- **Data extracted from a collection**:
───
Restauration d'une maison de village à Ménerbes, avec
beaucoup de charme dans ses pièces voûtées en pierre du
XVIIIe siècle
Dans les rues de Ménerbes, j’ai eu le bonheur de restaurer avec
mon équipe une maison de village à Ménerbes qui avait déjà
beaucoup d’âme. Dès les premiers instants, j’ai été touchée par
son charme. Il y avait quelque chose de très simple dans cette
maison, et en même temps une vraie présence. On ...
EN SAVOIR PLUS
───
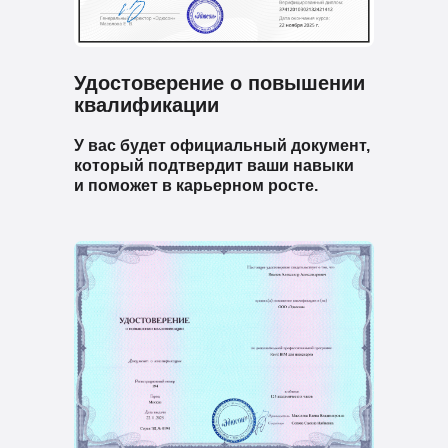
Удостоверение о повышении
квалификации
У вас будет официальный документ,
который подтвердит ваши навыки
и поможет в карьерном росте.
───
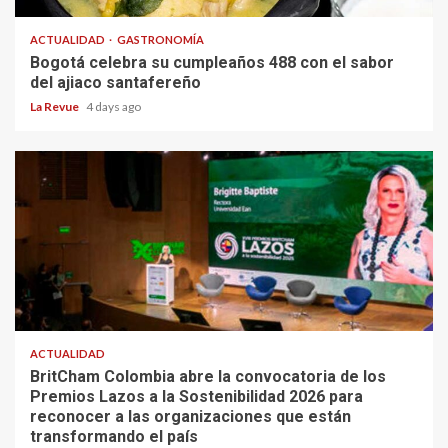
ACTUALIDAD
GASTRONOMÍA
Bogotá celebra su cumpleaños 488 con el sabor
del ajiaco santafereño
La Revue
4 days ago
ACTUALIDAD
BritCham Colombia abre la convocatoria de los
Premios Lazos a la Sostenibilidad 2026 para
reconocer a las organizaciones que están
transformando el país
───
- **EXERCISE DETAILS**:
For the records above, how many lines contain the word "Ménerbes"? Reply with the number only.

- **RESPONSE FOR THIS EXERCISE**:
3